* _WORK ORDER_
Extract every record, exactly as written, and ignore the pictures.

** DATA FOR THIS TASK follows **

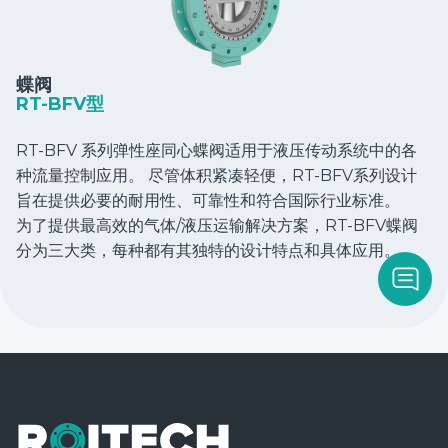
蝶阀
RT-BFV型
RT-BFV 系列弹性座同心蝶阀适用于液压传动系统中的各
种流量控制应用。 尽管体积紧凑轻便，RT-BFV系列设计
旨在提供必要的耐用性、可靠性和符合国际行业标准。
为了提供最高效的气体/液压运输解决方案，RT-BFV蝶阀
分为三大类，每种都有其独特的设计特点和具体应用。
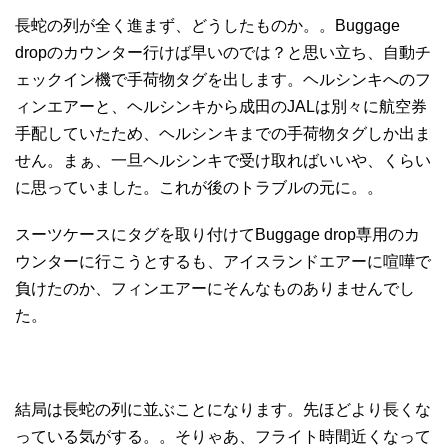
長蛇の列が全く進まず、どうしたものか。。Buggage
dropのカウンター行けば早いのでは？と思い立ち、自動チ
ェックイン機で手荷物タグを出します。ヘルシンキへのフ
ィンエアーと、ヘルシンキから成田のJALは別々に航空券
手配していたため、ヘルシンキまでの手荷物タグしか出ま
せん。まぁ、一旦ヘルシンキで受け取ればいいや、くらい
に思っていました。これが後のトラブルの元に。。
スーツケースにタグを取り付けてBuggage drop専用のカ
ウンターに行こうとするも、アイスランドエアーに喧嘩で
負けたのか、フィンエアーにそんなものありませんでし
た。
結局は長蛇の列に並ぶことになります。先ほどより長くな
っている気がする。。そりゃあ、フライト時間近くなって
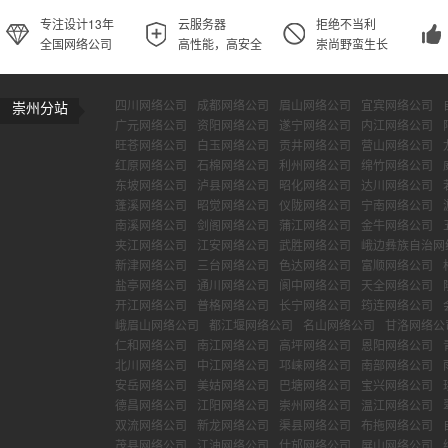
专注设计13年
云服务器
拒绝不当利
全国网络公司
高性能，高安全
崇尚野蛮生长
四川网络公司
成都网络公司
眉山网络公司
宜宾网络公司
崇州分站
广元网络公司
资阳网络公司
遂宁网络公司
内江网络公司
旺苍网络公司
白玉网络公司
贡井网络公司
营山网络公司
红原网络公司
石棉网络公司
利州网络公司
绵竹网络公司
东坡网络公司
泸县网络公司
昭化网络公司
达川网络公司
蓬溪网络公司
昭觉网络公司
仪陇网络公司
宁南网络公司
南溪网络公司
剑阁网络公司
蒲江网络公司
金牛网络公司
夹江网络公司
江安网络公司
武胜网络公司
峨边彝族自治网
新津网络公司
三台网络公司
色达网络公司
富顺网络公司
盐亭网络公司
通川网络公司
阆中网络公司
天全网络公司
开江网络公司
普格网络公司
长宁网络公司
筠连网络公司
峨眉山网络公司
都江堰网络公司
名山网络公司
甘洛网络公
仁和网络公司
南江网络公司
高坪网络公司
恩阳网络公司
北川网络公司
中江网络公司
邛崃网络公司
南部网络公司
安岳网络公司
美姑网络公司
巴塘网络公司
宝兴网络公司
德昌网络公司
江阳网络公司
崇州网络公司
温江网络公司
双流网络公司
新龙网络公司
渠县网络公司
布拖网络公司
茂县网络公司
江油网络公司
什邡网络公司
屏山网络公司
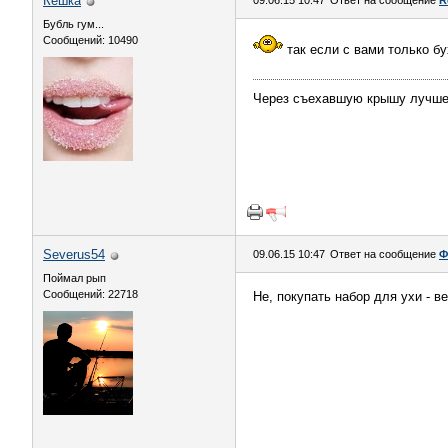
Кешка
09.06.15 10:47
Ответ на сообщение
R
Бубль гум...
Сообщений: 10490
так если с вами только бу
Через съехавшую крышу лучше 
Severus54
09.06.15 10:47
Ответ на сообщение
Ф
Поймал рып
Сообщений: 22718
Не, покупать набор для ухи - в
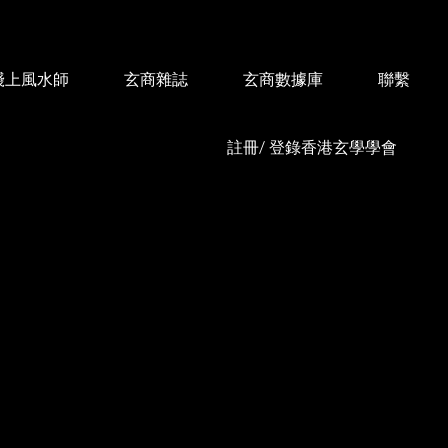
綫上風水師
玄商雜誌
玄商數據庫
聯繫
註冊/ 登錄香港玄學學會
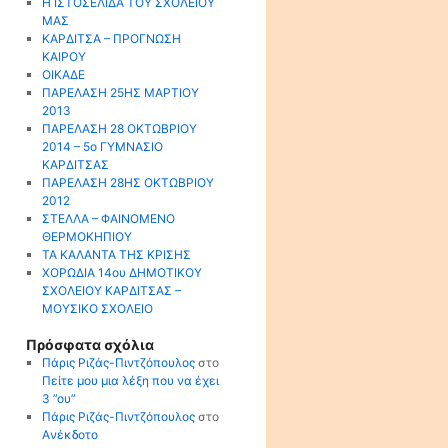
Η ΙΣΤΟΣΕΛΙΔΑ ΤΟΥ ΣΧΟΛΕΙΟΥ
ΜΑΣ
ΚΑΡΔΙΤΣΑ – ΠΡΟΓΝΩΣΗ
ΚΑΙΡΟΥ
ΟΙΚΑΔΕ
ΠΑΡΕΛΑΣΗ 25ΗΣ ΜΑΡΤΙΟΥ
2013
ΠΑΡΕΛΑΣΗ 28 ΟΚΤΩΒΡΙΟΥ
2014 – 5ο ΓΥΜΝΑΣΙΟ
ΚΑΡΔΙΤΣΑΣ
ΠΑΡΕΛΑΣΗ 28ΗΣ ΟΚΤΩΒΡΙΟΥ
2012
ΣΤΕΛΛΑ – ΦΑΙΝΟΜΕΝΟ
ΘΕΡΜΟΚΗΠΙΟΥ
ΤΑ ΚΑΛΑΝΤΑ ΤΗΣ ΚΡΙΣΗΣ
ΧΟΡΩΔΙΑ 14ου ΔΗΜΟΤΙΚΟΥ
ΣΧΟΛΕΙΟΥ ΚΑΡΔΙΤΣΑΣ –
ΜΟΥΣΙΚΟ ΣΧΟΛΕΙΟ
Πρόσφατα σχόλια
Πάρις Ριζάς-Πιντζόπουλος
στο
Πείτε μου μια λέξη που να έχει
3 ”ου”
Πάρις Ριζάς-Πιντζόπουλος
στο
Aνέκδοτο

** End of DATA FOR THIS TASK **

* _YOUR SOLUTION_
蝶阀
RT-BFV型
RT-BFV 系列弹性座同心蝶阀适用于液压传动系统中的各
种流量控制应用。 尽管体积紧凑轻便，RT-BFV系列设计
旨在提供必要的耐用性、可靠性和符合国际行业标准。
为了提供最高效的气体/液压运输解决方案，RT-BFV蝶阀
分为三大类，每种都有其独特的设计特点和具体应用。
長蛇の列が全く進まず、どうしたものか。。Buggage
dropのカウンター行けば早いのでは？と思い立ち、自動チ
ェックイン機で手荷物タグを出します。ヘルシンキへのフ
ィンエアーと、ヘルシンキから成田のJALは別々に航空券
手配していたため、ヘルシンキまでの手荷物タグしか出ま
せん。まぁ、一旦ヘルシンキで受け取ればいいや、くらい
に思っていました。これが後のトラブルの元に。。
スーツケースにタグを取り付けてBuggage drop専用のカ
ウンターに行こうとするも、アイスランドエアーに喧嘩で
負けたのか、フィンエアーにそんなものありませんでし
た。
結局は長蛇の列に並ぶことになります。先ほどより長くな
っている気がする。。そりゃあ、フライト時間近くなって
专注设计13年
云服务器
拒绝不当利
全国网络公司
高性能，高安全
崇尚野蛮生长
四川网络公司
成都网络公司
眉山网络公司
宜宾网络公司
崇州分站
广元网络公司
资阳网络公司
遂宁网络公司
内江网络公司
旺苍网络公司
白玉网络公司
贡井网络公司
营山网络公司
红原网络公司
石棉网络公司
利州网络公司
绵竹网络公司
东坡网络公司
泸县网络公司
昭化网络公司
达川网络公司
蓬溪网络公司
昭觉网络公司
仪陇网络公司
宁南网络公司
南溪网络公司
剑阁网络公司
蒲江网络公司
金牛网络公司
夹江网络公司
江安网络公司
武胜网络公司
峨边彝族自治网
新津网络公司
三台网络公司
色达网络公司
富顺网络公司
盐亭网络公司
通川网络公司
阆中网络公司
天全网络公司
开江网络公司
普格网络公司
长宁网络公司
筠连网络公司
峨眉山网络公司
都江堰网络公司
名山网络公司
甘洛网络公
仁和网络公司
南江网络公司
高坪网络公司
恩阳网络公司
北川网络公司
中江网络公司
邛崃网络公司
南部网络公司
安岳网络公司
美姑网络公司
巴塘网络公司
宝兴网络公司
德昌网络公司
江阳网络公司
崇州网络公司
温江网络公司
双流网络公司
新龙网络公司
渠县网络公司
布拖网络公司
茂县网络公司
江油网络公司
什邡网络公司
屏山网络公司
Кешка
09.06.15 10:47
Ответ на сообщение
R
Бубль гум...
Сообщений: 10490
так если с вами только бу
Через съехавшую крышу лучше 
Severus54
09.06.15 10:47
Ответ на сообщение
Ф
Поймал рып
Сообщений: 22718
Не, покупать набор для ухи - в
綫上風水師
玄商雜誌
玄商數據庫
聯繫
註冊/ 登錄香港玄學學會
Η ΙΣΤΟΣΕΛΙΔΑ ΤΟΥ ΣΧΟΛΕΙΟΥ
ΜΑΣ
ΚΑΡΔΙΤΣΑ – ΠΡΟΓΝΩΣΗ
ΚΑΙΡΟΥ
ΟΙΚΑΔΕ
ΠΑΡΕΛΑΣΗ 25ΗΣ ΜΑΡΤΙΟΥ
2013
ΠΑΡΕΛΑΣΗ 28 ΟΚΤΩΒΡΙΟΥ
2014 – 5ο ΓΥΜΝΑΣΙΟ
ΚΑΡΔΙΤΣΑΣ
ΠΑΡΕΛΑΣΗ 28ΗΣ ΟΚΤΩΒΡΙΟΥ
2012
ΣΤΕΛΛΑ – ΦΑΙΝΟΜΕΝΟ
ΘΕΡΜΟΚΗΠΙΟΥ
ΤΑ ΚΑΛΑΝΤΑ ΤΗΣ ΚΡΙΣΗΣ
ΧΟΡΩΔΙΑ 14ου ΔΗΜΟΤΙΚΟΥ
ΣΧΟΛΕΙΟΥ ΚΑΡΔΙΤΣΑΣ –
ΜΟΥΣΙΚΟ ΣΧΟΛΕΙΟ
Πρόσφατα σχόλια
Πάρις Ριζάς-Πιντζόπουλος
στο
Πείτε μου μια λέξη που να έχει
3 ”ου”
Πάρις Ριζάς-Πιντζόπουλος
στο
Aνέκδοτο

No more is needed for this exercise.